Exercise brief →
Quote the records below in full, exactly as given, with the images taken out.

▼

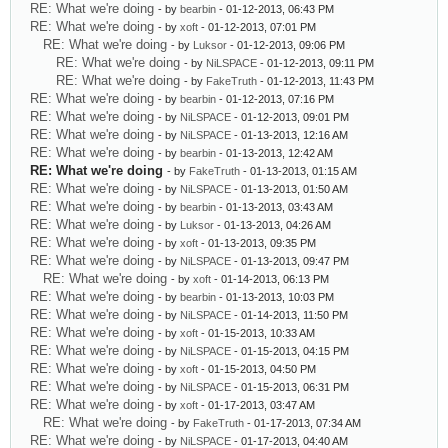
RE: What we're doing
- by
bearbin
- 01-12-2013, 06:43 PM
RE: What we're doing
- by
xoft
- 01-12-2013, 07:01 PM
RE: What we're doing
- by
Luksor
- 01-12-2013, 09:06 PM
RE: What we're doing
- by
NiLSPACE
- 01-12-2013, 09:11 PM
RE: What we're doing
- by
FakeTruth
- 01-12-2013, 11:43 PM
RE: What we're doing
- by
bearbin
- 01-12-2013, 07:16 PM
RE: What we're doing
- by
NiLSPACE
- 01-12-2013, 09:01 PM
RE: What we're doing
- by
NiLSPACE
- 01-13-2013, 12:16 AM
RE: What we're doing
- by
bearbin
- 01-13-2013, 12:42 AM
RE: What we're doing
- by
FakeTruth
- 01-13-2013, 01:15 AM
RE: What we're doing
- by
NiLSPACE
- 01-13-2013, 01:50 AM
RE: What we're doing
- by
bearbin
- 01-13-2013, 03:43 AM
RE: What we're doing
- by
Luksor
- 01-13-2013, 04:26 AM
RE: What we're doing
- by
xoft
- 01-13-2013, 09:35 PM
RE: What we're doing
- by
NiLSPACE
- 01-13-2013, 09:47 PM
RE: What we're doing
- by
xoft
- 01-14-2013, 06:13 PM
RE: What we're doing
- by
bearbin
- 01-13-2013, 10:03 PM
RE: What we're doing
- by
NiLSPACE
- 01-14-2013, 11:50 PM
RE: What we're doing
- by
xoft
- 01-15-2013, 10:33 AM
RE: What we're doing
- by
NiLSPACE
- 01-15-2013, 04:15 PM
RE: What we're doing
- by
xoft
- 01-15-2013, 04:50 PM
RE: What we're doing
- by
NiLSPACE
- 01-15-2013, 06:31 PM
RE: What we're doing
- by
xoft
- 01-17-2013, 03:47 AM
RE: What we're doing
- by
FakeTruth
- 01-17-2013, 07:34 AM
RE: What we're doing
- by
NiLSPACE
- 01-17-2013, 04:40 AM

▲

Reply →
RE: What we're doing
- by
bearbin
- 01-12-2013, 06:43 PM
RE: What we're doing
- by
xoft
- 01-12-2013, 07:01 PM
RE: What we're doing
- by
Luksor
- 01-12-2013, 09:06 PM
RE: What we're doing
- by
NiLSPACE
- 01-12-2013, 09:11 PM
RE: What we're doing
- by
FakeTruth
- 01-12-2013, 11:43 PM
RE: What we're doing
- by
bearbin
- 01-12-2013, 07:16 PM
RE: What we're doing
- by
NiLSPACE
- 01-12-2013, 09:01 PM
RE: What we're doing
- by
NiLSPACE
- 01-13-2013, 12:16 AM
RE: What we're doing
- by
bearbin
- 01-13-2013, 12:42 AM
RE: What we're doing
- by
FakeTruth
- 01-13-2013, 01:15 AM
RE: What we're doing
- by
NiLSPACE
- 01-13-2013, 01:50 AM
RE: What we're doing
- by
bearbin
- 01-13-2013, 03:43 AM
RE: What we're doing
- by
Luksor
- 01-13-2013, 04:26 AM
RE: What we're doing
- by
xoft
- 01-13-2013, 09:35 PM
RE: What we're doing
- by
NiLSPACE
- 01-13-2013, 09:47 PM
RE: What we're doing
- by
xoft
- 01-14-2013, 06:13 PM
RE: What we're doing
- by
bearbin
- 01-13-2013, 10:03 PM
RE: What we're doing
- by
NiLSPACE
- 01-14-2013, 11:50 PM
RE: What we're doing
- by
xoft
- 01-15-2013, 10:33 AM
RE: What we're doing
- by
NiLSPACE
- 01-15-2013, 04:15 PM
RE: What we're doing
- by
xoft
- 01-15-2013, 04:50 PM
RE: What we're doing
- by
NiLSPACE
- 01-15-2013, 06:31 PM
RE: What we're doing
- by
xoft
- 01-17-2013, 03:47 AM
RE: What we're doing
- by
FakeTruth
- 01-17-2013, 07:34 AM
RE: What we're doing
- by
NiLSPACE
- 01-17-2013, 04:40 AM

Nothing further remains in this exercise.